The Gradac is a strict catch and release fishery - fly fishing only, no barbed hooks, no bait, and patrolled by a Fish Warden regularly who checks for licenses - which Saša provides for guests. Lucky for the fish, Saša's wife does all the cooking at the cabin, and we had great Serbian food: gibanica cheese pie for breakfast, stuffed grape leaves and meat in kajmak sauce for lunch and dinner. If I have been standing in a cold mountain river all day the last thing I want to eat at the end of the day is a fish. I'll blog a bit later about the rest of our trip through Serbia: Serbian food is one of my favorite cuisines.

Serbian lunch: nobody goes away hungry.
After lunch on Sunday Fumie hiked two km downstream with Claude's wife Mina, and their daughters Kali and Hani to visit a local "Skok po Skok Ecofarm" near one of the monasteries that dot the mountains throughout Serbia. This was the last trip of the summer for the amazingly multilingual Kali and Hani, who each already speak English, Romani, Romanian, Russian, Hebrew, Serbian, and French and began attending school in Belgrade right after we returned. The girls are still a bit small for fishing, but I have a feeling that pretty soon Claude will be investing a small fortune in graphite rods and custom waders. And I'll be tying a lot more flies.

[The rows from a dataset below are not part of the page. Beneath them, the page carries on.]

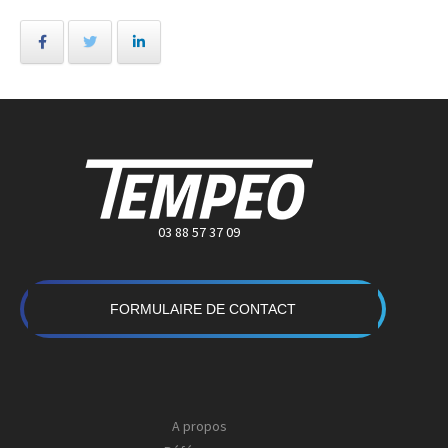
03 88 57 37 09
FORMULAIRE DE CONTACT
A propos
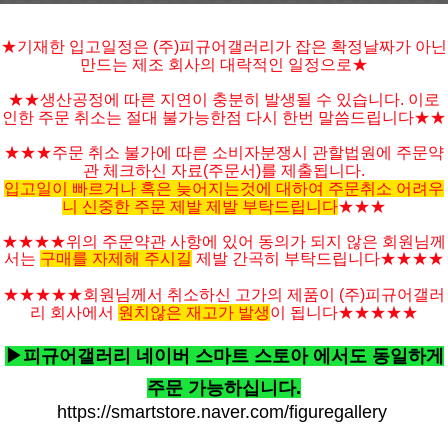
★기재한 입고일정은 (주)피규어갤러리가 잡은 확정날짜가 아닌
만드는 제조 회사의 대락적인 일정으로★
★★생산공정에 따른 지연이 충분히 발생될 수 있습니다. 이로
인한 주문 취소는 절대 불가능한점 다시 한번 말씀드립니다★★
★★★주문 취소 불가에 따른 소비자분쟁시 관할법원에 주문약
관 체크하신 자료(주문서)를 제출됩니다.
입고일이 빠르거나 혹은 늦어지는것에 대하여 주문취소 어려우
니 신중한 주문 제발 제발 부탁드립니다
★★★
★★★★위의 주문약관 사항에 있어 동의가 되지 않은 회원님께
서는
구매를 자제해 주시길
제발 간곡히 부탁드립니다★★★★
★★★★★
회원님께서 취소하신 고가의 제품이 (주)피규어갤러
리 회사에서
원치않은 재고가 발생
이 됩니다
★★★★
★
▶피규어갤러리 네이버 스마트 스토아 에서도 동일하게
주문 가능하십니다.
https://smartstore.naver.com/figuregallery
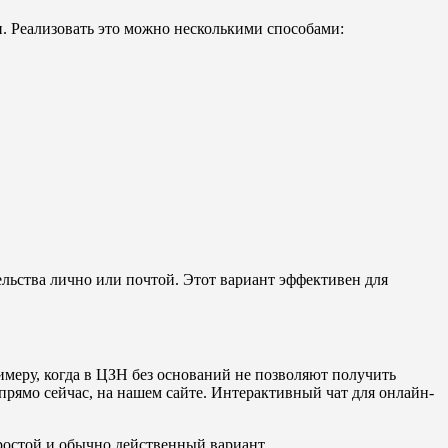
. Реализовать это можно несколькими способами:
льства лично или почтой. Этот вариант эффективен для
имеру, когда в ЦЗН без оснований не позволяют получить
прямо сейчас, на нашем сайте. Интерактивный чат для онлайн-
ростой и обычно действенный вариант.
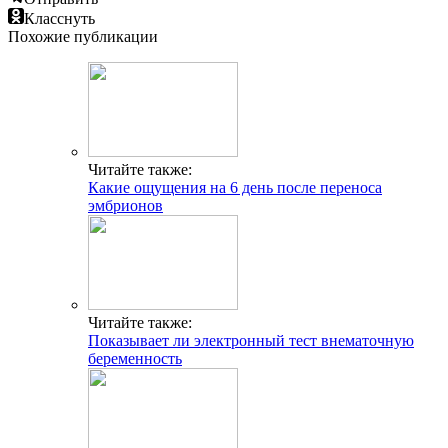
Класснуть
Похожие публикации
Читайте также:
Какие ощущения на 6 день после переноса
эмбрионов
Читайте также:
Показывает ли электронный тест внематочную
беременность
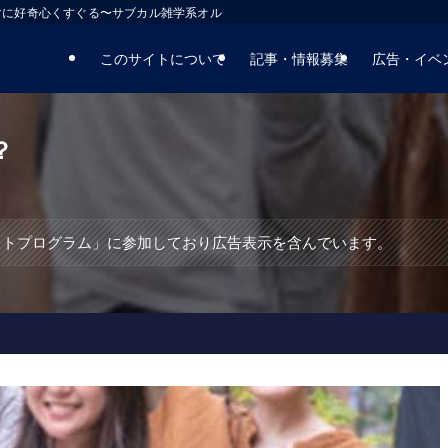
マに好奇心くすぐる〜サブカル雑学系オルタナティブサイト
このサイトについて
記事・情報募集
広告・イベ
？
エイトプログラム」に参加しており広告表示を含んでいます。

Mina, Kali, and Hani: non fishing fun. 
Hopefully we'll be back next spring when conditions are better for feeding trout (Claude caught and released nine trout last June.) We returned to Belgrade, and then went on to Novi Sad - Serbia is one of the most unique travel destinations in Europe, with a character all its own - still local and regional, and not overrun by the big globalized shopping malls and brands that have made so much of Europe one big shopping mall. Serbia was just the trip we needed to end our summer, and we can't wait to return!